- Your goal -
Your answer must be an exact copy of the listing, with the images left out.
*** Data extract ***
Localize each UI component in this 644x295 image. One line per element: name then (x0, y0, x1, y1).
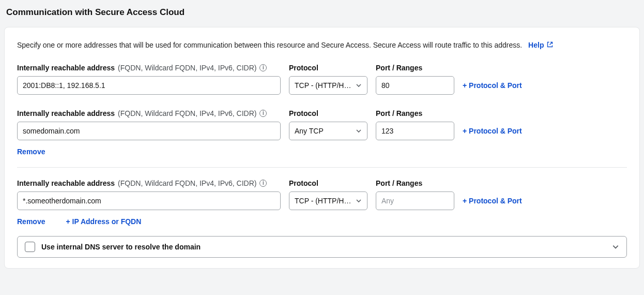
address-row: Internally reachable address (FQDN, Wild… (17, 179, 627, 210)
remove-button[interactable]: Remove (17, 148, 45, 156)
address-input[interactable] (17, 76, 281, 95)
protocol-select[interactable]: TCP - (HTTP/H… (289, 191, 367, 210)
add-protocol-port-button[interactable]: + Protocol & Port (463, 197, 522, 205)
port-label: Port / Ranges (376, 64, 454, 72)
config-card: Specify one or more addresses that will … (4, 27, 640, 269)
protocol-label: Protocol (289, 179, 367, 187)
port-input[interactable] (376, 122, 454, 140)
port-label: Port / Ranges (376, 179, 454, 187)
intro-text: Specify one or more addresses that will … (17, 41, 522, 49)
port-input[interactable] (376, 191, 454, 210)
port-input[interactable] (376, 76, 454, 95)
help-link[interactable]: Help (528, 41, 553, 49)
info-icon[interactable]: i (259, 64, 267, 71)
section-title: Communication with Secure Access Cloud (6, 7, 640, 18)
dns-checkbox[interactable] (25, 242, 35, 252)
remove-button[interactable]: Remove (17, 217, 45, 226)
port-label: Port / Ranges (376, 109, 454, 117)
external-link-icon (547, 41, 553, 49)
chevron-down-icon (612, 243, 619, 250)
address-label: Internally reachable address (FQDN, Wild… (17, 64, 281, 72)
dns-toggle-bar[interactable]: Use internal DNS server to resolve the d… (17, 236, 627, 258)
help-link-label: Help (528, 41, 544, 49)
add-protocol-port-button[interactable]: + Protocol & Port (463, 127, 522, 135)
chevron-down-icon (356, 198, 362, 204)
divider (17, 167, 627, 168)
protocol-label: Protocol (289, 64, 367, 72)
protocol-label: Protocol (289, 109, 367, 117)
dns-checkbox-label: Use internal DNS server to resolve the d… (41, 243, 606, 251)
info-icon[interactable]: i (259, 180, 267, 187)
chevron-down-icon (356, 128, 362, 134)
address-input[interactable] (17, 122, 281, 140)
add-ip-fqdn-button[interactable]: + IP Address or FQDN (66, 217, 141, 226)
protocol-select[interactable]: TCP - (HTTP/H… (289, 76, 367, 95)
protocol-select[interactable]: Any TCP (289, 122, 367, 140)
address-input[interactable] (17, 191, 281, 210)
address-row: Internally reachable address (FQDN, Wild… (17, 64, 627, 95)
chevron-down-icon (356, 82, 362, 89)
info-icon[interactable]: i (259, 110, 267, 117)
address-row: Internally reachable address (FQDN, Wild… (17, 109, 627, 140)
address-label: Internally reachable address (FQDN, Wild… (17, 179, 281, 187)
address-label: Internally reachable address (FQDN, Wild… (17, 109, 281, 117)
add-protocol-port-button[interactable]: + Protocol & Port (463, 81, 522, 90)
*** End of Data extract ***
- Solved problem -
Localize each UI component in this 644x295 image. One line per element: name then (x0, y0, x1, y1).
address-row: Internally reachable address (FQDN, Wild… (17, 179, 627, 210)
remove-button[interactable]: Remove (17, 148, 45, 156)
address-input[interactable] (17, 76, 281, 95)
protocol-select[interactable]: TCP - (HTTP/H… (289, 191, 367, 210)
add-protocol-port-button[interactable]: + Protocol & Port (463, 197, 522, 205)
port-label: Port / Ranges (376, 64, 454, 72)
config-card: Specify one or more addresses that will … (4, 27, 640, 269)
protocol-label: Protocol (289, 179, 367, 187)
port-input[interactable] (376, 122, 454, 140)
port-label: Port / Ranges (376, 179, 454, 187)
intro-text: Specify one or more addresses that will … (17, 41, 522, 49)
port-input[interactable] (376, 191, 454, 210)
port-input[interactable] (376, 76, 454, 95)
help-link[interactable]: Help (528, 41, 553, 49)
info-icon[interactable]: i (259, 64, 267, 71)
section-title: Communication with Secure Access Cloud (6, 7, 640, 18)
dns-checkbox[interactable] (25, 242, 35, 252)
remove-button[interactable]: Remove (17, 217, 45, 226)
port-label: Port / Ranges (376, 109, 454, 117)
external-link-icon (547, 41, 553, 49)
chevron-down-icon (612, 243, 619, 250)
address-label: Internally reachable address (FQDN, Wild… (17, 64, 281, 72)
dns-toggle-bar[interactable]: Use internal DNS server to resolve the d… (17, 236, 627, 258)
help-link-label: Help (528, 41, 544, 49)
add-protocol-port-button[interactable]: + Protocol & Port (463, 127, 522, 135)
chevron-down-icon (356, 198, 362, 204)
divider (17, 167, 627, 168)
protocol-label: Protocol (289, 64, 367, 72)
protocol-label: Protocol (289, 109, 367, 117)
dns-checkbox-label: Use internal DNS server to resolve the d… (41, 243, 606, 251)
info-icon[interactable]: i (259, 180, 267, 187)
chevron-down-icon (356, 128, 362, 134)
address-input[interactable] (17, 122, 281, 140)
add-ip-fqdn-button[interactable]: + IP Address or FQDN (66, 217, 141, 226)
protocol-select[interactable]: TCP - (HTTP/H… (289, 76, 367, 95)
protocol-select[interactable]: Any TCP (289, 122, 367, 140)
address-input[interactable] (17, 191, 281, 210)
address-row: Internally reachable address (FQDN, Wild… (17, 64, 627, 95)
chevron-down-icon (356, 82, 362, 89)
info-icon[interactable]: i (259, 110, 267, 117)
address-row: Internally reachable address (FQDN, Wild… (17, 109, 627, 140)
address-label: Internally reachable address (FQDN, Wild… (17, 179, 281, 187)
address-label: Internally reachable address (FQDN, Wild… (17, 109, 281, 117)
add-protocol-port-button[interactable]: + Protocol & Port (463, 81, 522, 90)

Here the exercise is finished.